Mt. Vernon Sav. and Loan v. Partridge Associates

Decision Date22 December 1987
Docket NumberCiv. No. JFM-83-176.
Citation679 F. Supp. 522
PartiesMOUNT VERNON SAVINGS AND LOAN ASSOCIATION, et al. v. PARTRIDGE ASSOCIATES, et al.
CourtU.S. District Court — District of Maryland

Steven K. White, Squire, Sanders & Dempsey, Washington, D.C., for plaintiffs.

Christopher Sanger, Tucker, Flyer, Sanger & Lewis, Washington, D.C., Michael Schatzow, Melnicove, Kaufman, Weiner, Smouse & Garbis, Baltimore, Md., for defendants.

MEMORANDUM

MOTZ, District Judge.

Plaintiff in this action is the Federal Savings and Loan Insurance Corporation ("FSLIC"), the receiver for the original plaintiff, Mount Vernon Savings and Loan Association, which has been declared insolvent. Defendants are Partridge Associates, a limited partnership, and American Housing, Inc. and MIW Investors of Washington ("MIW"), its general partner and one of its limited partners.1 FSLIC asserts a contract claim against Partridge Associates for failing to pay for 2.6 million dollars of mortgages which FSLIC contends were turned over by Mount Vernon to Partridge Associates pursuant to a Memorandum of Understanding between them dated January 19, 1982. FSLIC seeks to hold MIW liable on this claim on the ground that MIW, although nominally a limited partner, took part in the control of the partnership's business.

Partridge Associates, American Housing and MIW have all filed counterclaims. Partridge Associates and American Housing allege that Mount Vernon breached a contract which it had made to provide permanent financing to Partridge Associates. MIW alleges that Mount Vernon committed fraud by representing to MIW that there was a balance outstanding on one of the mortgage loans transferred by Mount Vernon to Partridge Associates when, in fact, the loan had been paid off and Mount Vernon had wrongfully retained the proceeds. The parties have moved for summary judgment as to all of the claims which they have asserted against one another.2

BACKGROUND

In 1971, MIW sold to one David Dreyfuss an apartment project in Columbia, Maryland known as Partridge Courts. As part of that transaction, MIW took a note from Dreyfuss in the amount of $4,826,000. Over the next ten years Dreyfuss paid off only $3,000 on the principal amount of the loan, and the note became an unproductive asset in MIW's portfolio. In 1981 MIW entered into an agreement with Dreyfuss whereunder MIW repurchased Partridge Courts by assuming the outstanding balance of $4,823,000 on the note and paying certain other consideration not relevant here.

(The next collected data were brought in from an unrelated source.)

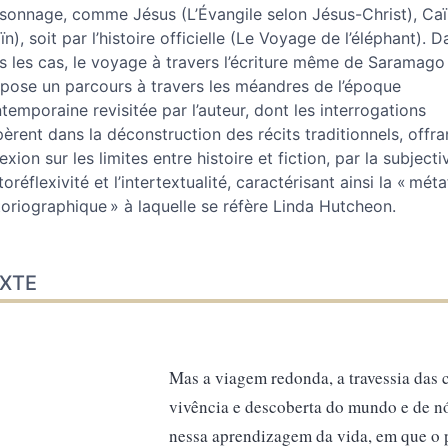
eur
sonnage, comme Jésus (L’Évangile selon Jésus-Christ), Ca
ïn), soit par l’histoire officielle (Le Voyage de l’éléphant). D
s les cas, le voyage à travers l’écriture même de Saramago
pose un parcours à travers les méandres de l’époque
temporaine revisitée par l’auteur, dont les interrogations
pèrent dans la déconstruction des récits traditionnels, offra
lexion sur les limites entre histoire et fiction, par la subjectiv
utoréflexivité et l’intertextualité, caractérisant ainsi la « méta
toriographique » à laquelle se réfère Linda Hutcheon.
XTE
Mas a viagem redonda, a travessia das c
vivência e descoberta do mundo e de 
nessa aprendizagem da vida, em que o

MIW's plan was to convert Partridge Courts into a condominium complex. In October 1981 Partridge Associates was formed for that purpose. MIW was one of two limited partners and owned a 50% interest in the partnership; Friendship Services, Inc., a subsidiary of Friendship Savings and Loan Association, was the other limited partner and owned a 48% interest; American Housing was the general partner and owned a 2% interest. Only $2,000 in capital was contributed to Partridge Associates by the partners (in amounts proportionate to their respective shares).

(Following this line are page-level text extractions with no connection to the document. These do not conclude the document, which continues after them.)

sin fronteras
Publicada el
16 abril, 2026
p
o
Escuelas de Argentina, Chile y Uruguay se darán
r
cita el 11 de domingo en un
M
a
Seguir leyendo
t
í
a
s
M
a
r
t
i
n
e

MIW assigned to Partridge Associates its rights under the repurchase agreement with Dreyfuss. MIW also agreed to lend $6,000,000 to Partridge Associates. $4,823,000 of this loan was used by Partridge Associates to purchase from MIW the 1971 Dreyfuss note. The remainder of the loan proceeds were to be used to fund construction. The principal amount of the loan was to be repaid from release fees generated by the sale of the individual condominium units at Partridge Courts. The interest rate on the $6,000,000 loan was substantially greater than the interest rate had been on the 1971 Dreyfuss note, and MIW therefore contemplated that it would benefit from what was in effect the exchange of the two notes. The $6,000,000 loan was not to be secured by a deed of trust on Partridge Courts but by various negotiable home mortgage notes unrelated to Partridge Courts. Friendship Savings guaranteed to MIW that it would pledge $2,600,000 of such notes. Another $4,300,000 of such notes were obtained by Partridge Associates from Dominion Federal Savings and Loan Association in exchange for an assignment of the Dreyfuss note and its supporting deed of trust on Partridge Courts.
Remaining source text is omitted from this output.